Parlez-en à Fabien Jouves, du domaine Mas des Périé, à Cahors, qui produit des vins 100% malbec (comme il se doit dans l'appellation, dit-il) d'une délicatesse étonnante pour ce coin de France reconnu pour ses vins râpeux, lourds et sans finesse.

«J'en ai marre que l'on dise que les vins de Cahors râpent!» lance, frondeur, le jeune vigneron. M. Jouves, qui a repris la terre de ses parents, refuse de suivre le courant dominant de son appellation, qui est de faire du volume ou d'arracher le malbec pour cultiver des cépages plus à la mode, comme le merlot.

«Le merlot, ça ne va pas chez moi, il fait trop chaud, le sol est trop pauvre, dit-il. Certains ajoutent du merlot, mais ce n'est pas bon. Le merlot peut tirer 17% même avant d'être mûr!»

Fabien Jouves aime son coin de pays et sa terre, mais il avoue avoir un peu honte de l'appellation Cahors. Au point d'imprimer le nom Cahors sur la contre-étiquette de ses bouteilles.

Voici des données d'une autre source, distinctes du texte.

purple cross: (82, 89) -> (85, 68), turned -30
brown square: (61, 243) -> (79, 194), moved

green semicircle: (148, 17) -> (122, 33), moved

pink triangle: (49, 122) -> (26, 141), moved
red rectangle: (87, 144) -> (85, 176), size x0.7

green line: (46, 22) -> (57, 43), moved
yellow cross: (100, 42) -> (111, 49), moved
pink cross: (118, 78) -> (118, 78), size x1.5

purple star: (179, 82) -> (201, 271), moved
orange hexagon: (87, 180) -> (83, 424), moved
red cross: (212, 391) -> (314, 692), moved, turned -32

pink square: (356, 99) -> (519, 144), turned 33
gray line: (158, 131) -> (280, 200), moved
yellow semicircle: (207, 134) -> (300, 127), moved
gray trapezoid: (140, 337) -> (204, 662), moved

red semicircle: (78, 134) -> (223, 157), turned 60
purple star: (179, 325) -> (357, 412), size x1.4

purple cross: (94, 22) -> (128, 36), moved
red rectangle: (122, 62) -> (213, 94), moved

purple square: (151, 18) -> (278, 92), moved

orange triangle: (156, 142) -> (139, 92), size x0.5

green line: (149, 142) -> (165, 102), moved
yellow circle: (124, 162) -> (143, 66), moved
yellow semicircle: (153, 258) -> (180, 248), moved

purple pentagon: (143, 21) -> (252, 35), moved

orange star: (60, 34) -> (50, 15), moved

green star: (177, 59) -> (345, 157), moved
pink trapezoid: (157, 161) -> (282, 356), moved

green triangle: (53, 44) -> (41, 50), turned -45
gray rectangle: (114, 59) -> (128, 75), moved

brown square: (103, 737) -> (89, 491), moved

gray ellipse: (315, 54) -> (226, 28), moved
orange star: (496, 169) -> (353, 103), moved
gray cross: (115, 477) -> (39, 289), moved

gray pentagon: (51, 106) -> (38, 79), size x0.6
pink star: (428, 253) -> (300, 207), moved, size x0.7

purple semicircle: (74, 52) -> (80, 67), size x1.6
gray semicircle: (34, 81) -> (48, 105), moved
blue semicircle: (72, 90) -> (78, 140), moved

«Quand je vois des cahors vendus 1 euro dans les supermarchés, ça fout en l'air l'appellation! Il n'y a pas d'amoureux de l'appellation, il nous manque un ambassadeur, un champion, un peu comme Alain Brumont l'a fait pour Madiran.»

M. Jouves refuse de porter seul la croix, mais ses vins, de toute évidence, font honneur à la région. Vous les trouverez en importation privée chez Vinéalis (vinealis.qc.ca).

Beaucoup plus au sud, à Santorin, en Grèce, Matheos Argyros, produit lui aussi des vins dans le respect des traditions et du terroir. Nous sommes évidemment dans un tout autre registre: des blancs délicats, frais et un excellent vinsanto.

Son agent au Québec, Théo Diamantis, d'Oenopole, se désole de constater que les vins de son pays d'origine, qui a pourtant une très vieille histoire avec la vigne, soient si méconnus et mésestimés ici.

(Les vins du Domaine Argyros sont disponibles à la SAQ et en importation privée sur oenopole.ca).

Moins de 20$

Atlantis, Argyros Santorini, vdp Cyclades 2009 (Code SAQ: 11097477) 16,45$

Théo Diamantis a un parti pris pour le vin grec, c'est évident, mais il avait raison: ce «petit» vin de Santorin, fait du cépage indigène asirtiko, est frais, vif, un brin minéral et il se marie à merveille avec la pieuvre grillée et les calmars. Une très agréable découverte et une bonne porte d'entrée dans le monde des vins grecs.